#### [WHAT IS REQUIRED]
Copy out the full listing exactly, omitting any picture it contains.

#### [ENTRIES SUPPLIED]
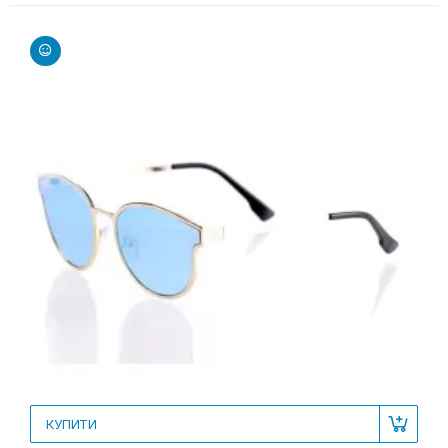
КУПИТИ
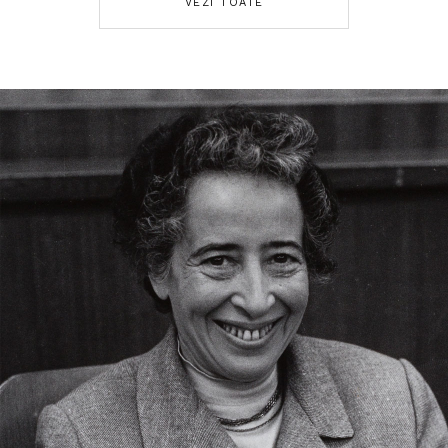
VEZI TOATE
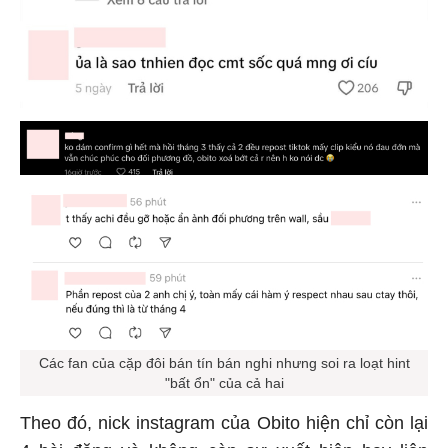
Các fan của cặp đôi bán tín bán nghi nhưng soi ra loạt hint
"bất ổn" của cả hai
Theo đó, nick instagram của Obito hiện chỉ còn lại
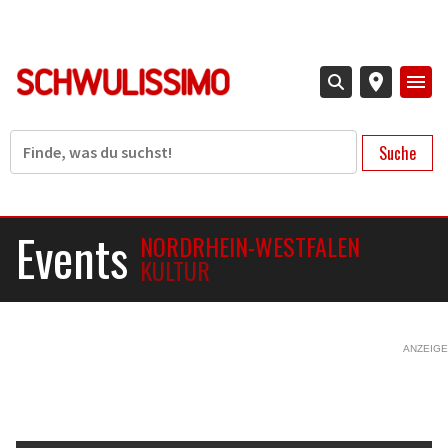
Direkt
zum
Inhalt
Suche
Events
NORDRHEIN-WESTFALEN
KULTUR
ANZEIGE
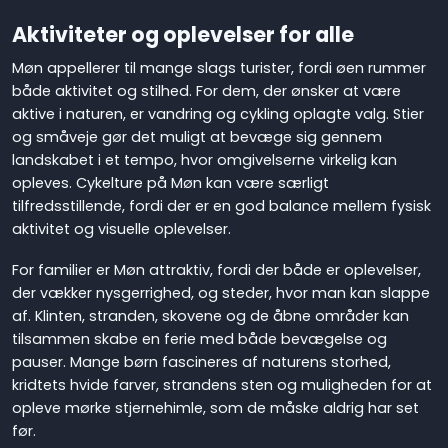
Aktiviteter og oplevelser for alle
Møn appellerer til mange slags turister, fordi øen rummer
både aktivitet og stilhed. For dem, der ønsker at være
aktive i naturen, er vandring og cykling oplagte valg. Stier
og småveje gør det muligt at bevæge sig gennem
landskabet i et tempo, hvor omgivelserne virkelig kan
opleves. Cykelture på Møn kan være særligt
tilfredsstillende, fordi der er en god balance mellem fysisk
aktivitet og visuelle oplevelser.
For familier er Møn attraktiv, fordi der både er oplevelser,
der vækker nysgerrighed, og steder, hvor man kan slappe
af. Klinten, stranden, skovene og de åbne områder kan
tilsammen skabe en ferie med både bevægelse og
pauser. Mange børn fascineres af naturens storhed,
kridtets hvide farver, strandens sten og muligheden for at
opleve mørke stjernehimle, som de måske aldrig har set
før.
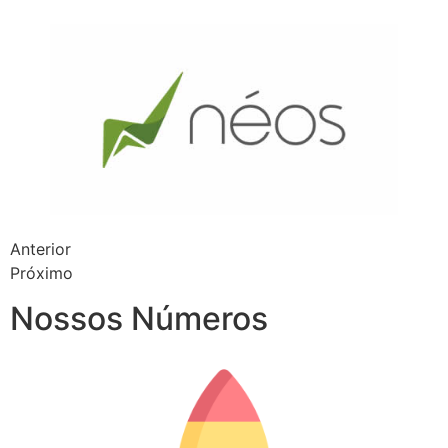
Anterior
Próximo
Nossos Números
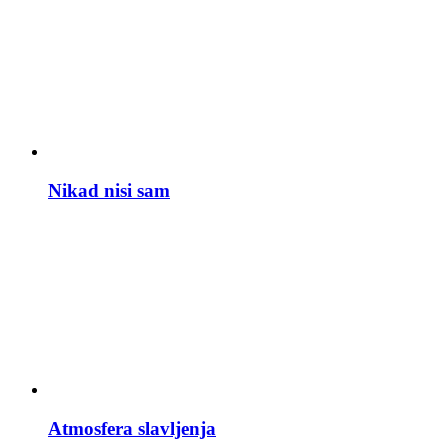
Nikad nisi sam
Atmosfera slavljenja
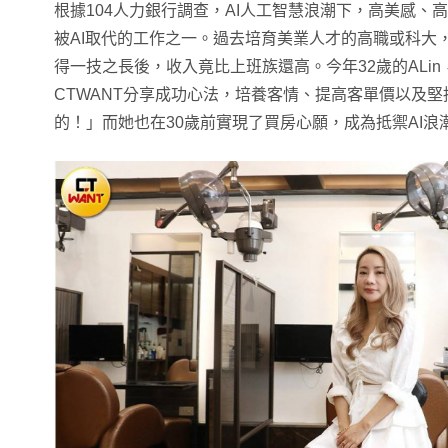
根據104人力銀行調查，AI人工智慧浪潮下，高美感、
被AI取代的工作之一。過去培育美業人才的高職或科大
得一技之長後，收入竟比上班族還高。今年32歲的ALi
CTWANT分享成功心法，培養客情、提高客單價以及
的！」而她也在30歲前實現了買房心願，成為抵禦AI浪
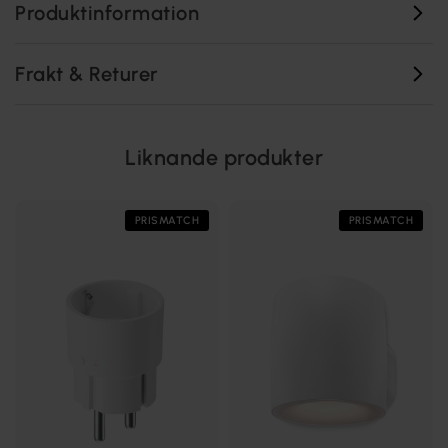
Produktinformation
Frakt & Returer
Liknande produkter
PRISMATCH
PRISMATCH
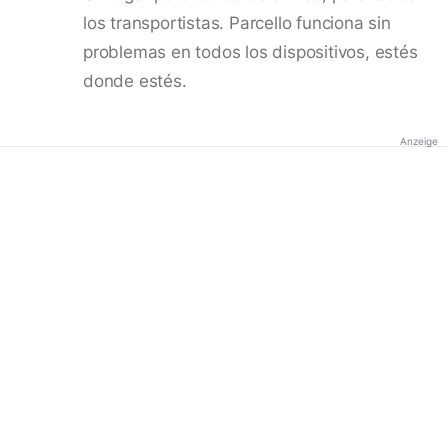
los transportistas. Parcello funciona sin
problemas en todos los dispositivos, estés
donde estés.
Anzeige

#### [TASK RESULT]
КУПИТИ
VEZI TOATE
Các fan của cặp đôi bán tín bán nghi nhưng soi ra loạt hint
"bất ổn" của cả hai
Theo đó, nick instagram của Obito hiện chỉ còn lại
Direkt
zum
Inhalt
Suche
Events
NORDRHEIN-WESTFALEN
KULTUR
ANZEIGE
Aktiviteter og oplevelser for alle
Møn appellerer til mange slags turister, fordi øen rummer
både aktivitet og stilhed. For dem, der ønsker at være
aktive i naturen, er vandring og cykling oplagte valg. Stier
og småveje gør det muligt at bevæge sig gennem
landskabet i et tempo, hvor omgivelserne virkelig kan
opleves. Cykelture på Møn kan være særligt
tilfredsstillende, fordi der er en god balance mellem fysisk
aktivitet og visuelle oplevelser.
For familier er Møn attraktiv, fordi der både er oplevelser,
der vækker nysgerrighed, og steder, hvor man kan slappe
af. Klinten, stranden, skovene og de åbne områder kan
tilsammen skabe en ferie med både bevægelse og
pauser. Mange børn fascineres af naturens storhed,
kridtets hvide farver, strandens sten og muligheden for at
opleve mørke stjernehimle, som de måske aldrig har set
før.
Anterior
Próximo
Nossos Números
Nikad nisi sam
Atmosfera slavljenja
根據104人力銀行調查，AI人工智慧浪潮下，高美感、
被AI取代的工作之一。過去培育美業人才的高職或科大
得一技之長後，收入竟比上班族還高。今年32歲的ALi
CTWANT分享成功心法，培養客情、提高客單價以及
的！」而她也在30歲前實現了買房心願，成為抵禦AI浪
Produktinformation
Frakt & Returer
Liknande produkter
PRISMATCH
PRISMATCH
los transportistas. Parcello funciona sin
problemas en todos los dispositivos, estés
donde estés.
Anzeige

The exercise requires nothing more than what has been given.